Milano, bambina abusata in un cortile. È caccia al pedofilo

È caccia al pedofilo, a Milano, dove una minore ha subito un abuso nel cortile di un palazzo vicino a quello in cui abita. Un uomo la ha avvicinata e trascinata con sé. Le urla della piccola hanno richiamato l’attenzione dei condomini e l’uomo, che si era già abbassato i pantaloni, è scappato. È stata la stessa bambina a raccontare ai familiari quanto accaduto, dando il via alle indagini.

L’identikit del pedofilo

Sul caso gli inquirenti mantengono il massimo riserbo, ma alcuni elementi sono comunque trapelati: si parla di una bambina molto piccola, probabilmente di sei anni. La zona in cui è avvenuto l’episodio sarebbe la centrale Chinatown. La bambina è riuscita a fornire una descrizione del suo aggressore: sui 40 anni, italiano o dell’Est Europa, al momento della violenza indossava jeans e maglietta blu. Gli investigatori stanno vagliando le immagini delle telecamere di sorveglianza presenti in zona, nella speranza che l’abbiano ripreso. 

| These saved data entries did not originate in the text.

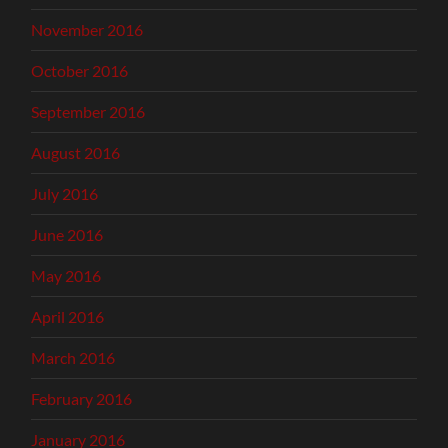
November 2016
October 2016
September 2016
August 2016
July 2016
June 2016
May 2016
April 2016
March 2016
February 2016
January 2016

Le indagini della Procura di Milano

Il fascicolo è affidato ai magistrati del terzo dipartimento della Procura di Milano, specializzati nelle violenze sui minori, coordinati dal pm Cristina Roveda e gli agenti della Squadra Mobile guidati da Lorenzo Bucossi. «Mi ha detto andiamo ma io non volevo. Non lo conoscevo. Allora mi ha preso per una spalla, mi faceva male. Mi ha fatto entrare in un portone, non di casa mia, ma in un palazzo vicino. E continuava a spingermi, fino a un cortile», ha raccontato la bimba.